We people adapt quite easily when it is convenient for us, yet we make such a fuss, like when people like Bruce think ‘o no’, we shouldn’t expose lay people to the binary system.
There would be absolutely no problem if all stayed in base 2. Base 2 has a little overprovisioning inherent, so you could save a little more than one thousand 1 MB files in a 1 GB storage, yet nobody does it anyway. You don’t wanna see your system crawl to a halt, because there is less than 10% of free disk space (you know, all those pesky page-files, disk fragmentation and log files you don’t have any control over it anyway, let alone lusers).
I really don’t care about clock frequency or network speed etc., as overhead, in-hardware-compression, conversion loss etc. make direct calculation useless anyway. Personally i have no problem if a download takes 1.5 times longer than “advertised”, as long as it is not ten or a hundred times longer (because of maybe ‘best effort’ … all neighbors downloading the latest great season of got ( <- put in your favorite show or so) at the same time, or any other ISP snafu?)
If all stayed in base 2 we would be fine. But that means no more saying “1.5 times longer” – that should be 1.1 times longer.

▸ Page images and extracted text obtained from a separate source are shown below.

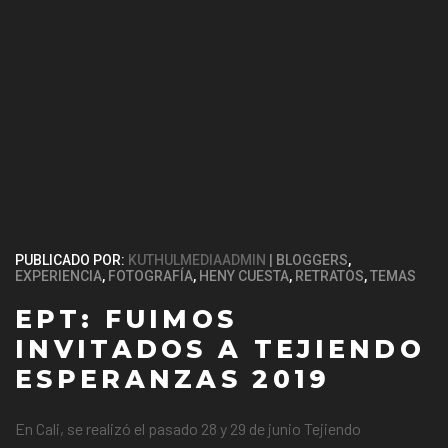
PUBLICADO POR:
KUTHULMEDIAADMIN
BLOGGERS
,
EXPERIENCIA
,
FOTOGRAFÍA
,
HENY CUESTA
,
RETRATOS
,
TEMAS
EPT: FUIMOS
INVITADOS A TEJIENDO
ESPERANZAS 2019
En Cali, se realizó el pasado 28 y 29 de junio Tejiendo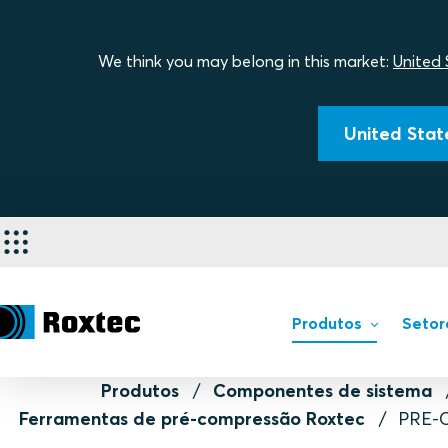
We think you may belong in this market:
United 
United State
Produtos
Setor
Produtos
Componentes de sistema
Ferramentas de pré-compressão Roxtec
PRE-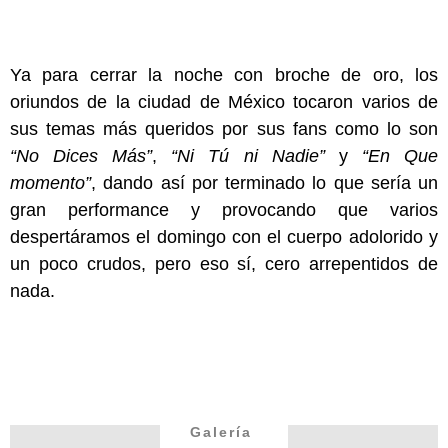
Ya para cerrar la noche con broche de oro, los
oriundos de la ciudad de México tocaron varios de
sus temas más queridos por sus fans como lo son
“No Dices Más”
,
“Ni Tú ni Nadie”
y
“En Que
momento”
, dando así por terminado lo que sería un
gran performance y provocando que varios
despertáramos el domingo con el cuerpo adolorido y
un poco crudos, pero eso sí, cero arrepentidos de
nada.
Galería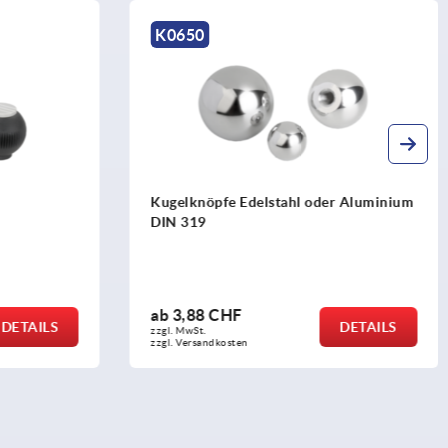
K0095
er Aluminium
Kniehebelpressen Handausführung
ab
275,97 CHF
DETAILS
DETAILS
zzgl. MwSt.
zzgl. Versandkosten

And “10% free disk space”? What is that nonsense? 10/100 free disk space? Do you mean half free? Do you mean 0.000110011… free? I’m unclear on your meaning.
The problem is that “428 MB”, as used by Windows, is a mixture of base-10 (428) and base-2 (MB) and this causes confusion. It means that 1020 MB is smaller than 1.0 GB. Can we not all agree that that is surprising to most people? 0x3FC MB being less than 1.0 GB (which is 0x400 MB) – now that makes sense.
Your main point seems to be “meh, it’s all approximate anyway”, which is fair enough, but that just says that you shouldn’t care whether MB is base-2 or base-10, and yet you cared enough to post a comment!
If this confusion had benefits then sure, go for it. However in all of the comments on this blog post I have yet to see any convincing description of the benefits of mixed bases.
Well seems we have IBM to thank for this mess as common convention was inherited from their onwards…. https://en.m.wikipedia.org/wiki/Timeline_of_binary_prefixes 🙂
When I was a kid the only OS around had 1024 bit bytes and 1024 byte kilobytes. Was like it for decades. Changing anything like that in an OS will break something. It’s great when one doesn’t have to worry about backcompat.